The first squadron of home-grown Light Combat Aircraft (LCA) Tejas was inducted into Indian Air Force (IAF) at the Aircraft System Testing Establishment in Bengaluru on 1 July 2016. The squadron has been named ‘Flying Daggers’ 45.
• State-run Hindustan Aeronautics Limited (HAL) handed over the first two Tejas aircraft to the Air Force.
• The aircraft will be operated for nearly two years by the squadron at Bengaluru before it is moved to its designated location at Sulur near Coimbatore in Tamil Nadu.
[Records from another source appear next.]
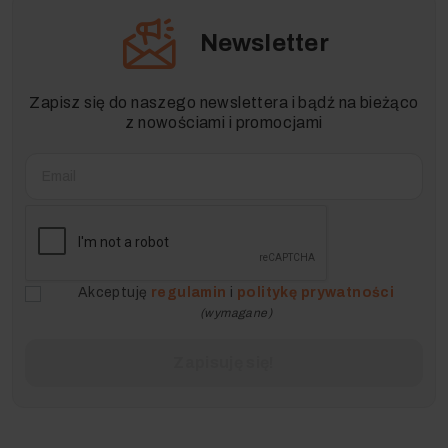
Newsletter
Zapisz się do naszego newslettera i bądź na bieżąco
z nowościami i promocjami
Akceptuję
regulamin
i
politykę prywatności
(wymagane)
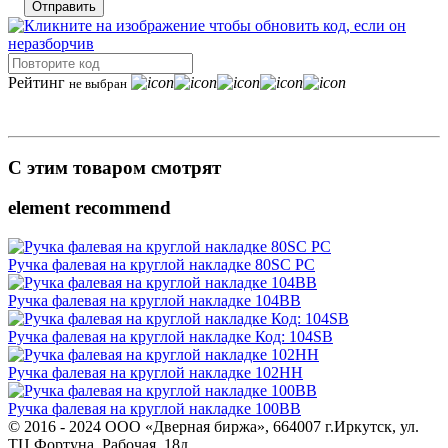
Отправить
Рейтинг
не выбран
С этим товаром смотрят
element recommend
Ручка фалевая на круглой накладке 80SC PC
Ручка фалевая на круглой накладке 104BB
Ручка фалевая на круглой накладке Код: 104SB
Ручка фалевая на круглой накладке 102HH
Ручка фалевая на круглой накладке 100BB
© 2016 - 2024 ООО «Дверная биржа», 664007 г.Иркутск, ул.
ТЦ Фортуна, Рабочая, 18д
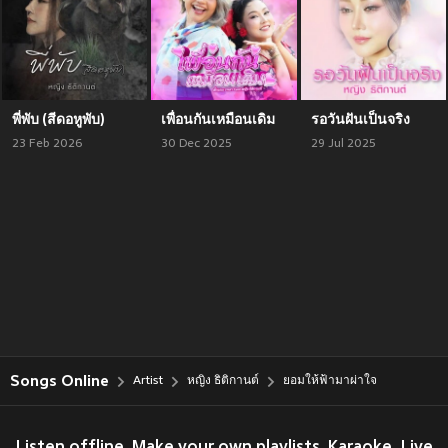
พี่พับ (สีดอหูพับ)
เพื่อนกันเหมือนเดิม
รอวันฝันเป็นจริง
23 Feb 2026
30 Dec 2025
29 Jul 2025
Songs Online
Artist
หญิง ธิติกานต์
ยอมให้ฟ้ามาผ่าใจ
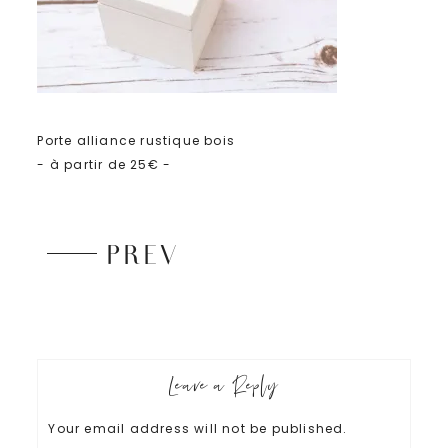
Porte alliance rustique bois
- à partir de 25€ -
PREV
Leave a Reply
Your email address will not be published.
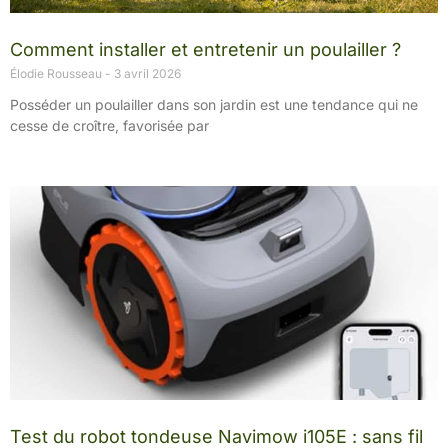
Comment installer et entretenir un poulailler ?
Élodie Rousseau
3 avril 2026
Posséder un poulailler dans son jardin est une tendance qui ne
cesse de croître, favorisée par
Test du robot tondeuse Navimow i105E : sans fil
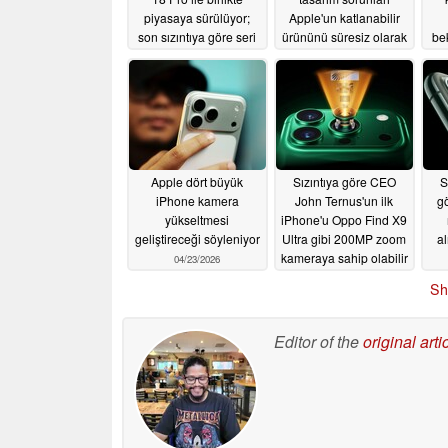
piyasaya sürülüyor;
Apple'un katlanabilir
son sızıntıya göre seri
ürününü süresiz olarak
be
üretim yolda
geciktirebilir
05/20/2026
05/17/2026
Apple dört büyük
Sızıntıya göre CEO
S
iPhone kamera
John Ternus'un ilk
g
yükseltmesi
iPhone'u Oppo Find X9
geliştireceği söyleniyor
Ultra gibi 200MP zoom
a
kameraya sahip olabilir
04/23/2026
04/22/2026
Sh
Editor of the
original arti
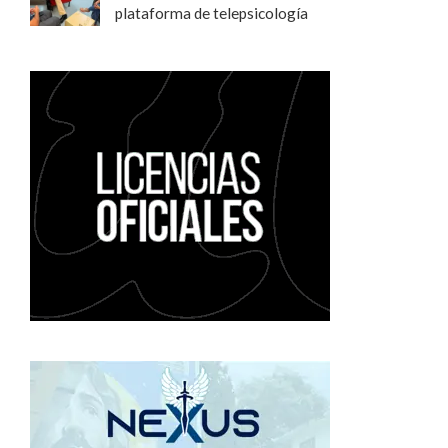
plataforma de telepsicología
• According to IAF, the idea is to have a total of six aircraft this financial year 2016-17 and about eight in the financial year 2017-18. Tejas will feature in combat plan of the IAF in 2017 and will be deployed in forward bases also.
• All squadrons of Tejas will have 20 planes in total, including four in reserve. As per the plan, while 20 would be inducted under the Initial Operational Clearance, another 20 will be inducted later with Beyond Visual Range Missile (BVR) and some other features.
• IAF plans to induct over 80 aircraft with better specifications known as Tejas 1A. The upgraded version of Tejas, with Active Electrically Scanned Array Radar, Unified Electronic Warfare Suite, mid-air refueling capacity and advanced beyond the vision range missiles, will cost between 275 crore and 300 crore rupees.
• The Light Combat Aircraft Tejas is a supersonic, single-seat, single-engine multirole light fighter aircraft that uses fourth generation technologies.
• It was co-developed by the Aeronautical Development Agency in cooperation with the Bengaluru-based Hindustan Aeronautics Limited.
• It is built from CFC materials and has unstable aerodynamics
• It is equipped with a quadruplex digital fly-by-wire flight control system to ease handling by the pilot
• It incorporates an advanced glass cockpit that comprises all the round dialed electro-mechanical instruments
• It is fitted with the coherent pulse-Doppler Multi Mode Radar that is designed to operate equally effectively in the Air to Air and Air to Surface domains.
• It is fitted with Open Architecture Computer (OAC)
This induction of the two aircrafts in the IAF helped in ending the three decades long wait of induction of a homemade aircraft in forces. India in 1970s conceptualised the idea of having an indigenous fighter aircraft but the actual work on the same was started in 1980s.